- **YOUR OBJECTIVE**:
Using the data below, restate exactly every line from the one with "eilleur choix" up to and including the one with "JEDNODRUTOWE". No picture belongs in it.

- **THE RECORDS**:
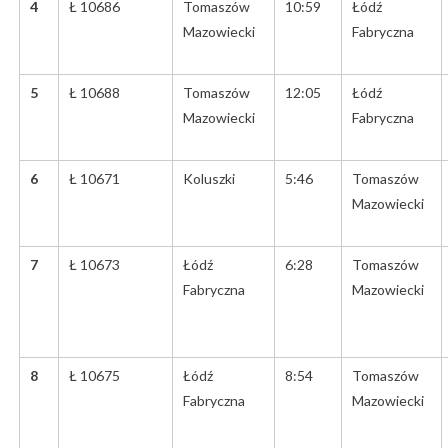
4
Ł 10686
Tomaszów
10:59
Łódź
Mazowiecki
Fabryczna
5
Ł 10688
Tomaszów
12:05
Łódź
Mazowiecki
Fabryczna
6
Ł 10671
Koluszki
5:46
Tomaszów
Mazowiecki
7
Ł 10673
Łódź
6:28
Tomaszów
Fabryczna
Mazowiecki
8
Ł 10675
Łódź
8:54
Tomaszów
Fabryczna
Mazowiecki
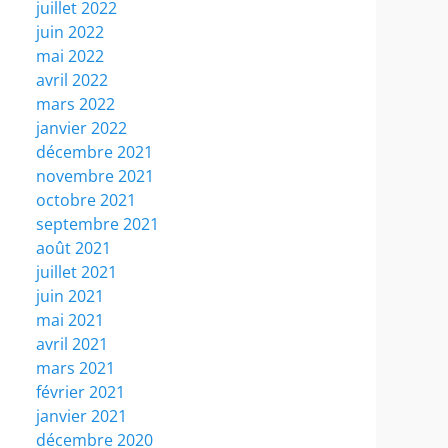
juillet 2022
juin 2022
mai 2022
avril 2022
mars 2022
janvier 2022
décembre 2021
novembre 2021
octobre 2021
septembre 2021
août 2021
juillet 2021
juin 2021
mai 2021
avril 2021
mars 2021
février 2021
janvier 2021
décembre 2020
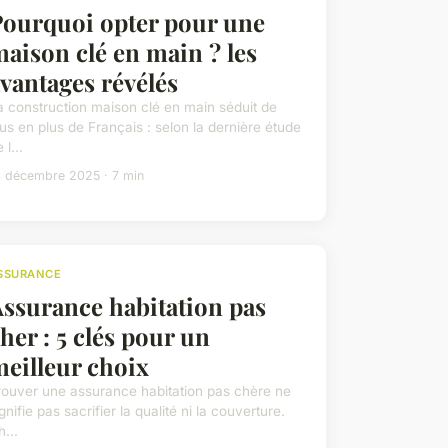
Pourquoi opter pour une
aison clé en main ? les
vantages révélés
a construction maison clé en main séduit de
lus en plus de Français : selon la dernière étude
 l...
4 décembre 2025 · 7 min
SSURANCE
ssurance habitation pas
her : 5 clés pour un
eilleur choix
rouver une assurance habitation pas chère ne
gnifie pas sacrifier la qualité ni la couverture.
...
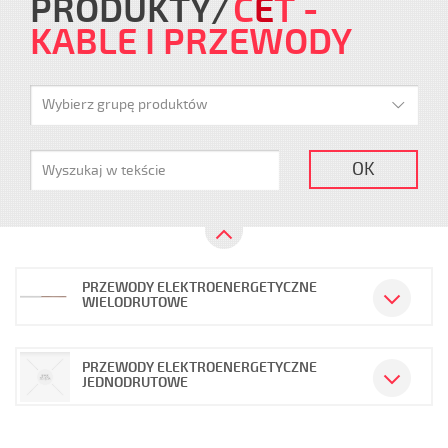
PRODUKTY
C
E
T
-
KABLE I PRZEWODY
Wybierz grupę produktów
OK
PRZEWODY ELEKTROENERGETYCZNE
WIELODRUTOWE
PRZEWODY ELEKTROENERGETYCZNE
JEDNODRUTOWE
---
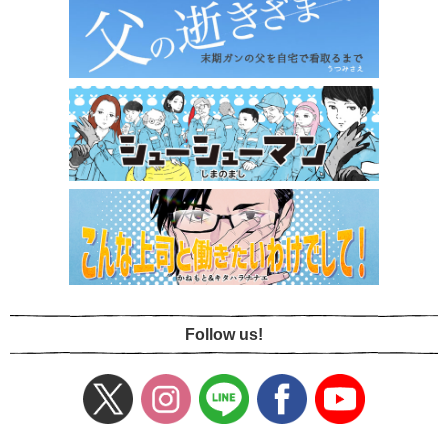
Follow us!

- **ANSWER FOR THE TASK**:
eilleur choix
rouver une assurance habitation pas chère ne
gnifie pas sacrifier la qualité ni la couverture.
...
PRODUKTY
C
E
T
-
KABLE I PRZEWODY
Wybierz grupę produktów
OK
PRZEWODY ELEKTROENERGETYCZNE
WIELODRUTOWE
PRZEWODY ELEKTROENERGETYCZNE
JEDNODRUTOWE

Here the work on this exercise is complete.